The star of Notting Hill and the upcoming Florence Foster Jenkins received the honour at the BFI’s annual Chairman’s Dinner.
The BFI has bestowed its highest honour, the BFI Fellowship, on BAFTA and Golden Globe-winning actor Hugh Grant.
The British actor received the award during the BFI’s annual Chairman’s Dinner, which took place this evening at London’s Corinthia Hotel and also served as Greg Dyke’s retirement dinner as BFI chair.
Recent recipients include Oscar-winner Cate Blanchett and comedy icon Mel Brooks, who both received the honour last year. Other previous Fellowship recipients include Ralph Fiennes, Dame Judi Dench and Orson Welles.

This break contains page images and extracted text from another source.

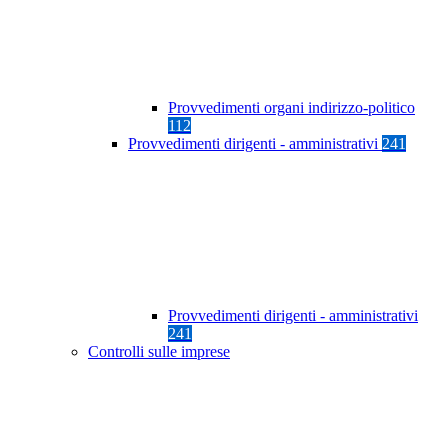
Provvedimenti organi indirizzo-politico
112
Provvedimenti dirigenti - amministrativi
241
Provvedimenti dirigenti - amministrativi
241
Controlli sulle imprese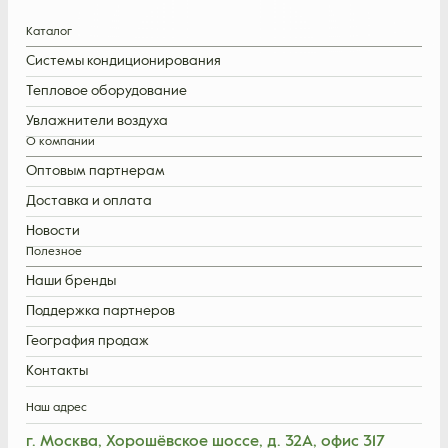
Каталог
Системы кондиционирования
Тепловое оборудование
Увлажнители воздуха
О компании
Оптовым партнерам
Доставка и оплата
Новости
Полезное
Наши бренды
Поддержка партнеров
География продаж
Контакты
Наш адрес
г. Москва, Хорошёвское шоссе, д. 32А, офис 317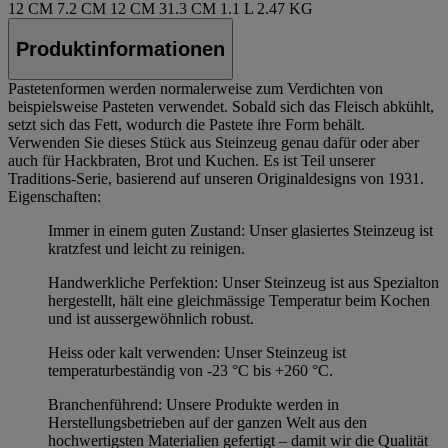
12 CM
7.2 CM
12 CM
31.3 CM
1.1 L
2.47 KG
Produktinformationen
Pastetenformen werden normalerweise zum Verdichten von
beispielsweise Pasteten verwendet. Sobald sich das Fleisch abkühlt,
setzt sich das Fett, wodurch die Pastete ihre Form behält.
Verwenden Sie dieses Stück aus Steinzeug genau dafür oder aber
auch für Hackbraten, Brot und Kuchen. Es ist Teil unserer
Traditions-Serie, basierend auf unseren Originaldesigns von 1931.
Eigenschaften:
Immer in einem guten Zustand: Unser glasiertes Steinzeug ist
kratzfest und leicht zu reinigen.
Handwerkliche Perfektion: Unser Steinzeug ist aus Spezialton
hergestellt, hält eine gleichmässige Temperatur beim Kochen
und ist aussergewöhnlich robust.
Heiss oder kalt verwenden: Unser Steinzeug ist
temperaturbeständig von -23 °C bis +260 °C.
Branchenführend: Unsere Produkte werden in
Herstellungsbetrieben auf der ganzen Welt aus den
hochwertigsten Materialien gefertigt – damit wir die Qualität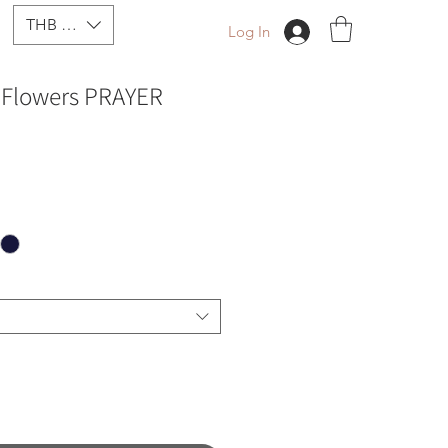
THB (฿)
Log In
Flowers PRAYER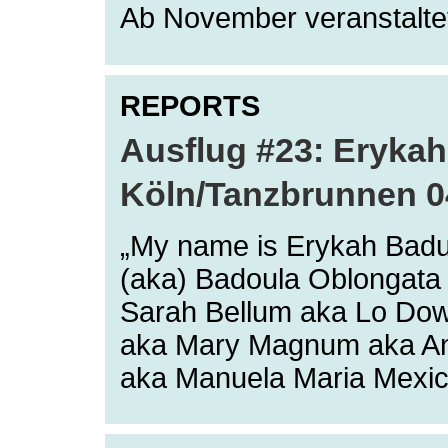
Ab November veranstalt
REPORTS
Ausflug #23: Eryka
Köln/Tanzbrunnen 0
„My name is Erykah Badu
(aka) Badoula Oblongata 
Sarah Bellum aka Lo Dow
aka Mary Magnum aka Anal
aka Manuela Maria Mexi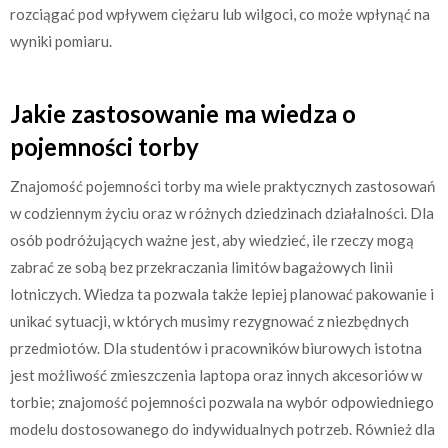
rozciągać pod wpływem ciężaru lub wilgoci, co może wpłynąć na
wyniki pomiaru.
Jakie zastosowanie ma wiedza o
pojemności torby
Znajomość pojemności torby ma wiele praktycznych zastosowań
w codziennym życiu oraz w różnych dziedzinach działalności. Dla
osób podróżujących ważne jest, aby wiedzieć, ile rzeczy mogą
zabrać ze sobą bez przekraczania limitów bagażowych linii
lotniczych. Wiedza ta pozwala także lepiej planować pakowanie i
unikać sytuacji, w których musimy rezygnować z niezbędnych
przedmiotów. Dla studentów i pracowników biurowych istotna
jest możliwość zmieszczenia laptopa oraz innych akcesoriów w
torbie; znajomość pojemności pozwala na wybór odpowiedniego
modelu dostosowanego do indywidualnych potrzeb. Również dla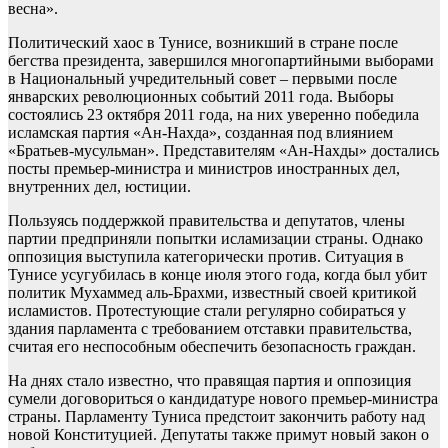
весна».
Политический хаос в Тунисе, возникший в стране после
бегства президента, завершился многопартийными выборами
в Национальный учредительный совет – первыми после
январских революционных событий 2011 года. Выборы
состоялись 23 октября 2011 года, на них уверенно победила
исламская партия «Ан-Нахда», созданная под влиянием
«Братьев-мусульман». Представителям «Ан-Нахды» достались
посты премьер-министра и министров иностранных дел,
внутренних дел, юстиции.
Пользуясь поддержкой правительства и депутатов, члены
партии предприняли попытки исламизации страны. Однако
оппозиция выступила категорически против. Ситуация в
Тунисе усугубилась в конце июля этого года, когда был убит
политик Мухаммед аль-Брахми, известный своей критикой
исламистов. Протестующие стали регулярно собираться у
здания парламента с требованием отставки правительства,
считая его неспособным обеспечить безопасность граждан.
На днях стало известно, что правящая партия и оппозиция
сумели договориться о кандидатуре нового премьер-министра
страны. Парламенту Туниса предстоит закончить работу над
новой Конституцией. Депутаты также примут новый закон о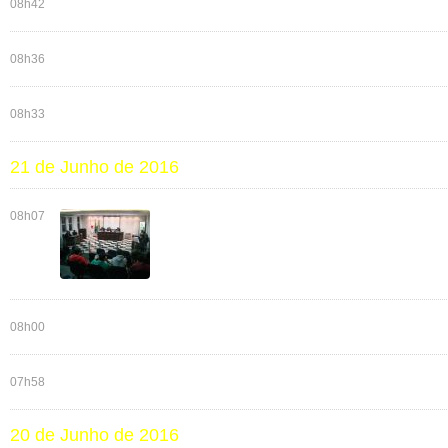
08h42
08h36
08h33
21 de Junho de 2016
08h07
08h00
07h58
20 de Junho de 2016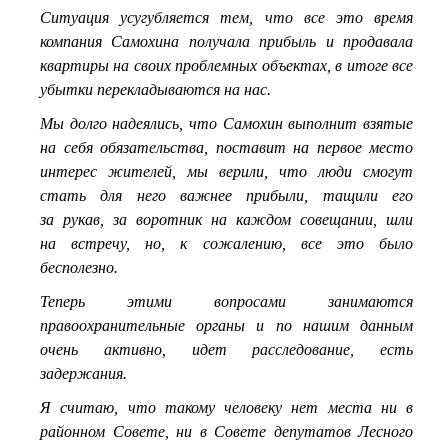
Ситуация усугубляется тем, что все это время
компания Самохина получала прибыль и продавала
квартиры на своих проблемных объектах, в итоге все
убытки перекладываются на нас.
Мы долго надеялись, что Самохин выполнит взятые
на себя обязательства, поставит на первое место
интерес жителей, мы верили, что люди смогут
стать для него важнее прибыли, тащили его
за рукав, за воротник на каждом совещании, шли
на встречу, но, к сожалению, все это было
бесполезно.
Теперь этими вопросами занимаются
правоохранительные органы и по нашим данным
очень активно, идет расследование, есть
задержания.
Я считаю, что такому человеку нет места ни в
районном Совете, ни в Совете депутатов Лесного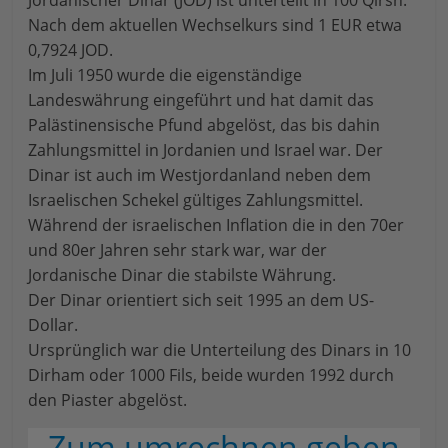
Jordanischer Dinar (JOD) ist unterteilt in 100 Qirsh.
Nach dem aktuellen Wechselkurs sind 1 EUR etwa
0,7924 JOD.
Im Juli 1950 wurde die eigenständige
Landeswährung eingeführt und hat damit das
Palästinensische Pfund abgelöst, das bis dahin
Zahlungsmittel in Jordanien und Israel war. Der
Dinar ist auch im Westjordanland neben dem
Israelischen Schekel gültiges Zahlungsmittel.
Während der israelischen Inflation die in den 70er
und 80er Jahren sehr stark war, war der
Jordanische Dinar die stabilste Währung.
Der Dinar orientiert sich seit 1995 an dem US-
Dollar.
Ursprünglich war die Unterteilung des Dinars in 10
Dirham oder 1000 Fils, beide wurden 1992 durch
den Piaster abgelöst.
Zum umrechnen geben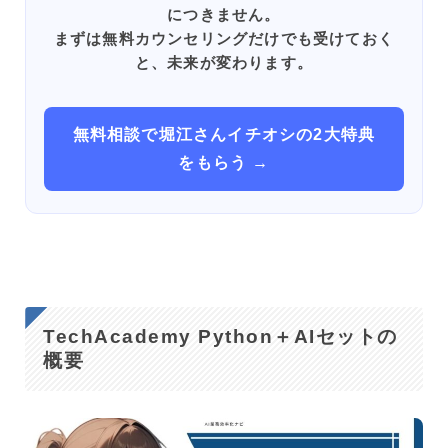
につきません。
まずは無料カウンセリングだけでも受けておく
と、未来が変わります。
無料相談で堀江さんイチオシの2大特典
をもらう →
TechAcademy Python＋AIセットの
概要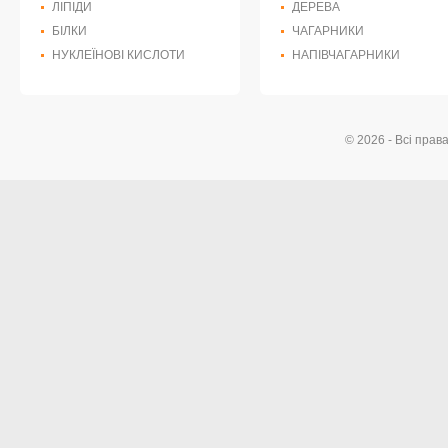
ЛІПІДИ
ДЕРЕВА
БІЛКИ
ЧАГАРНИКИ
НУКЛЕЇНОВІ КИСЛОТИ
НАПІВЧАГАРНИКИ
© 2026 - Всі прав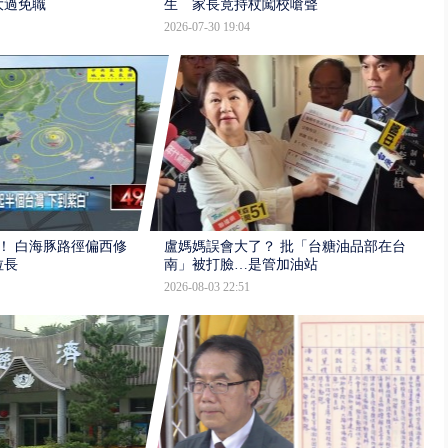
大過免職
生 家長竟持杖闖校嗆聲
2026-07-30 19:04
！ 白海豚路徑偏西修
盧媽媽誤會大了？ 批「台糖油品部在台
拉長
南」被打臉…是管加油站
2026-08-03 22:51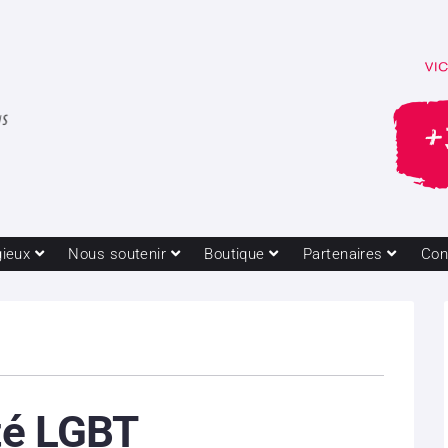
gieux
Nous soutenir
Boutique
Partenaires
Con
ité LGBT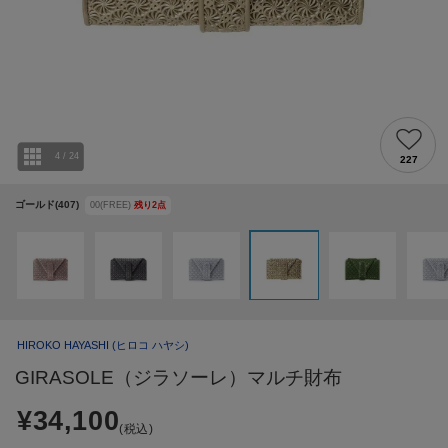
4
/
24
227
ゴールド(407)
00(FREE)
残り
2
点
HIROKO HAYASHI
(ヒロコ ハヤシ)
GIRASOLE（ジラソーレ）マルチ財布
¥34,100
(税込)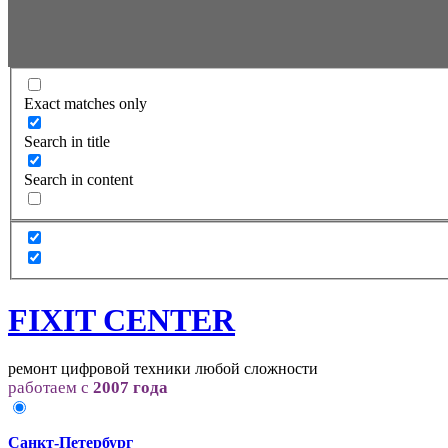
Exact matches only
Search in title
Search in content
FIXIT CENTER
ремонт цифровой техники любой сложности
работаем с
2007 года
Санкт-Петербург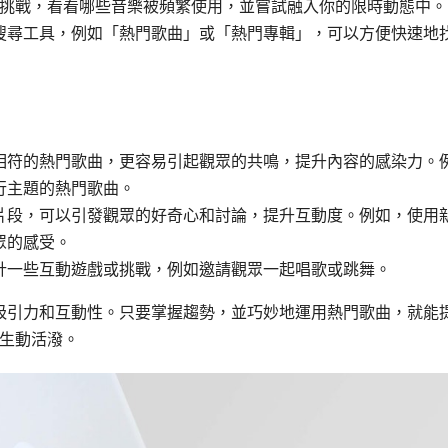
題或挑戰，看看哪些音樂被頻繁使用，並嘗試融入你的限時動態中。
搜尋工具，例如「熱門歌曲」或「熱門專輯」，可以方便快速地
相符的熱門歌曲，更容易引起觀眾的共鳴，提升內容的感染力。
行主題的熱門歌曲。
片段，可以引發觀眾的好奇心和討論，提升互動度。例如，使用
眾的感受。
計一些互動遊戲或挑戰，例如邀請觀眾一起唱歌或跳舞。
具吸引力和互動性。只要掌握趨勢，並巧妙地運用熱門歌曲，就能
生動活潑。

BFI chairman Greg Dyke said of Grant: “With impeccable comic timing and huge doses of his unique, ironic self-deprecating and very British charm, Hugh always pulls off the hardest thing of all – a seemingly effortless performance. I can assure you it’s not. Hugh’s acting talents are prodigious and his contribution to cinema enormous.
“He is a British icon and has been making literally billions of people all over the world laugh, cry - and fall in love with him of course - for over 30 years.”
Grant is best known for Four Weddings And A Funeral (1994), Notting Hill (1999), Bridget Jones’s Diary (2001), About A Boy (2002) and Love Actually (2003).
More recently, he took roles in Cloud Atlas (2012) and The Man From UNCLE (2015) and will next be seen opposite Meryl Streep in Stephen Frears’ Florence Foster Jenkins, set for UK release on May 6, which tells story of a New York heiress who dreamed of becoming an opera singer.